Connecting to Redshift in a Python recipe
I want to create Python plugins/recipes that connect to Redshift. Is there any way to do this? I've seen posts about HDFS, Spark, etc. but no documentation or sample code for Python > Redshift.
Answers
-
Hi,
Are you looking to actually connect to Redshift from within your Python code itself? If not, and you are simply trying to use existing Redshift tables in your plugin or recipe, then you can simply create a dataset in DSS pointing to the table(s) and use our existing dataset APIs, similar to the examples that can be found in our documentation here:
https://doc.dataiku.com/dss/latest/code_recipes/python.html
https://doc.dataiku.com/dss/latest/python-api/datasets.html
Otherwise, if you are looking to connect directly via Python, then it's important to keep in mind that "Python in DSS" is essentially the same as "Python outside of DSS". Therefore, this would be similar to asking how you can generically connect to Redshift through Python locally.
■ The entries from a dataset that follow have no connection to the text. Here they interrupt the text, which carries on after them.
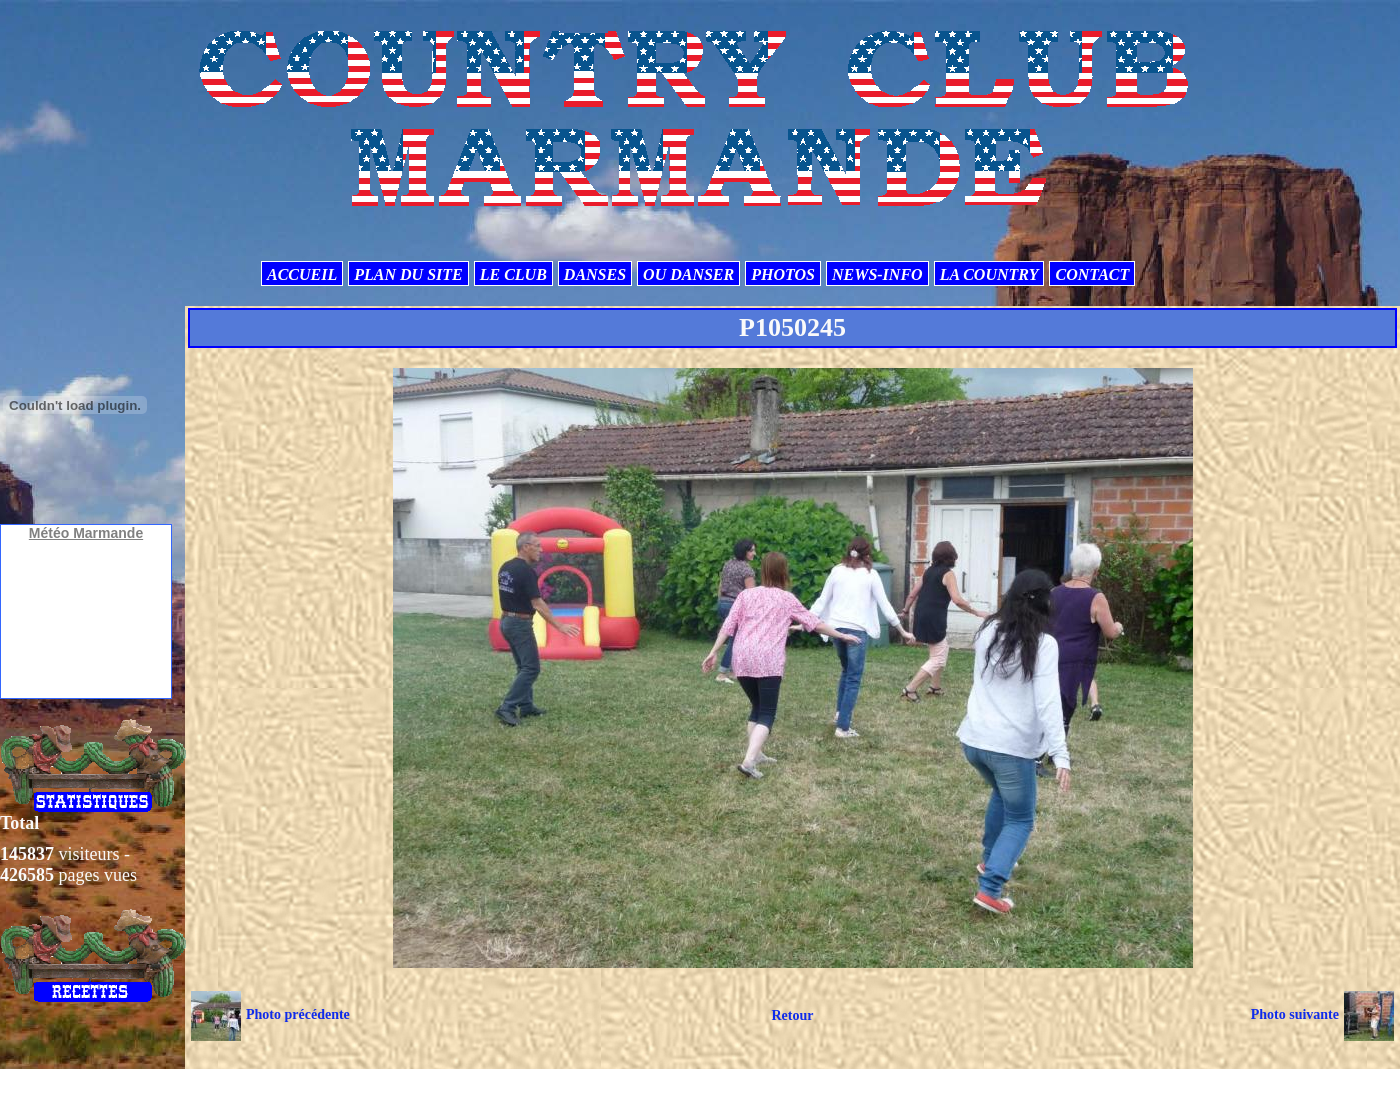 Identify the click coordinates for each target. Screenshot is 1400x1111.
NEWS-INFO (877, 274)
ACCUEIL (302, 274)
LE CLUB (513, 274)
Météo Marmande (86, 533)
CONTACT (1092, 274)
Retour (792, 1015)
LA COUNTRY (989, 274)
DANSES (595, 274)
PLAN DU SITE (408, 274)
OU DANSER (688, 274)
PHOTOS (783, 274) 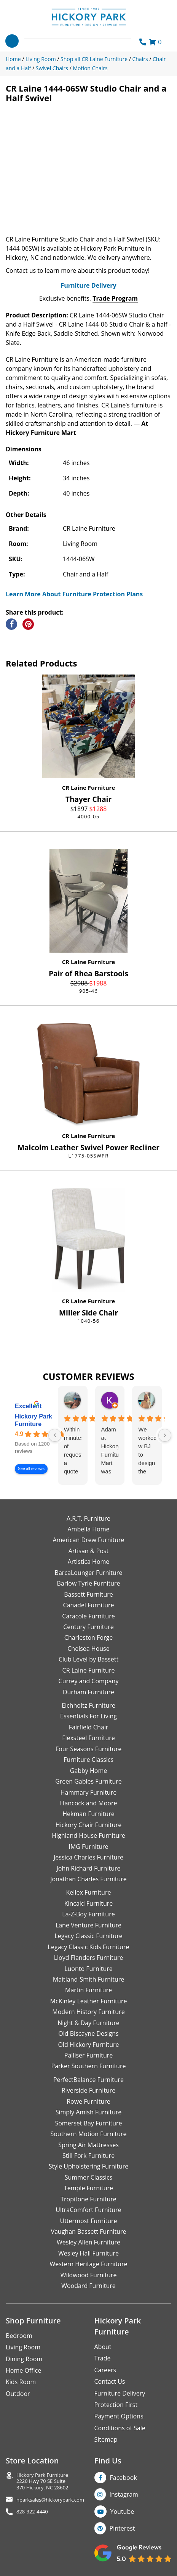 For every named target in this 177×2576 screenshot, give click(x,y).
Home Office (23, 2370)
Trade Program (115, 298)
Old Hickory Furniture (88, 2044)
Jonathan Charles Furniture (88, 1879)
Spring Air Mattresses (88, 2145)
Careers (105, 2370)
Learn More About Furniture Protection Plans (74, 594)
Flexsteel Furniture (88, 1738)
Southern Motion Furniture (88, 2134)
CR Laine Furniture (88, 787)
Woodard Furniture (88, 2285)
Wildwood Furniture (89, 2275)
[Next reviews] (164, 1435)
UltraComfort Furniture (88, 2210)
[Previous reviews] (54, 1435)
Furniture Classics (88, 1759)
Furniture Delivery (88, 285)
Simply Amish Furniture (89, 2112)
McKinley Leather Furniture (88, 2001)
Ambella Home (88, 1529)
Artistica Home (89, 1561)
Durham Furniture (88, 1692)
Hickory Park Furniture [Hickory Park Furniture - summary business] (33, 1421)
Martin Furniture (88, 1990)
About (103, 2347)
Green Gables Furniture (88, 1781)
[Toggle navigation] (12, 41)
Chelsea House (88, 1648)
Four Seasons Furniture (88, 1749)
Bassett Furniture (88, 1594)
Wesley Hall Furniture (88, 2253)
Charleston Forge (88, 1637)
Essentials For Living (88, 1716)
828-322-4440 (32, 2511)
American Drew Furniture (88, 1540)
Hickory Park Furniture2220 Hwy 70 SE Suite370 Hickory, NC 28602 (42, 2481)
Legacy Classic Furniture (88, 1936)
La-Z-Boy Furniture (88, 1914)
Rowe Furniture (88, 2101)
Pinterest (122, 2528)
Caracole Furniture (88, 1616)
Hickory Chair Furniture (88, 1825)
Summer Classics (88, 2177)
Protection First (116, 2405)
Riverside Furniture (89, 2090)
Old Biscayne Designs (88, 2033)
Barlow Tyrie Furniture (88, 1583)
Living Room (23, 2347)
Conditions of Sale (119, 2428)
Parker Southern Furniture (88, 2066)
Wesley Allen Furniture (88, 2242)
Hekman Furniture (88, 1814)
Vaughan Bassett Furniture (88, 2231)
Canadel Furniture (88, 1605)
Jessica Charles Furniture (88, 1857)
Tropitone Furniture (88, 2199)
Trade (102, 2358)
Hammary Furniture (88, 1792)
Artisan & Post (88, 1551)
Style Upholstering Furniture (89, 2166)
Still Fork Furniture (88, 2155)
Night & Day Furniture (88, 2023)
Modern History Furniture (88, 2012)
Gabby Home (88, 1770)
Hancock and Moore (88, 1803)
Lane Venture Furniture (88, 1925)
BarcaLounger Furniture (89, 1572)
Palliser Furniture (88, 2055)
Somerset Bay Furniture (88, 2123)
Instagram (124, 2494)
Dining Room (24, 2359)
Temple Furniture (88, 2188)
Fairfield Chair (88, 1727)
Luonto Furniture (88, 1968)
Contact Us (109, 2381)
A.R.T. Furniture (88, 1518)
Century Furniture (88, 1627)
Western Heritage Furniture (89, 2264)
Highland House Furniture (88, 1835)
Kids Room (21, 2382)
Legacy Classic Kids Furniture (88, 1947)
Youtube (122, 2511)
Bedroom (19, 2335)
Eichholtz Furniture (88, 1705)
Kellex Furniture (88, 1892)
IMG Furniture (88, 1846)
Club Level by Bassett (88, 1659)
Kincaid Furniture (88, 1903)
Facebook (123, 2477)
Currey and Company (89, 1681)
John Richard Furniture (89, 1868)
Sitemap (106, 2439)
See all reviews (31, 1469)
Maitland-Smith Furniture (88, 1979)
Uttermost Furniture (88, 2221)
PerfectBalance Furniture (88, 2079)
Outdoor (18, 2393)
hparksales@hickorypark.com (50, 2500)
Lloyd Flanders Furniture (88, 1957)
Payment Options (119, 2416)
From doing a quick Google search online, it appears that one common approach is to leverage the psycopg2 package in Python (which you would need to first install in a code environment). Then, you could write additional code to establish the connection itself and either pull the data in, submit queries, write data, etc.
If you do decide to go this route, you may find the following links helpful as well:
https://www.blendo.co/blog/access-your-data-in-amazon-redshift-and-postgresql-with-python-and-r/
https://stackoverflow.com/questions/53891593/python-write-dateframe-to-aws-redshift-using-psycopg2
https://gist.github.com/jaychoo/4e3effdeed3672173b67
Thanks,
Andrew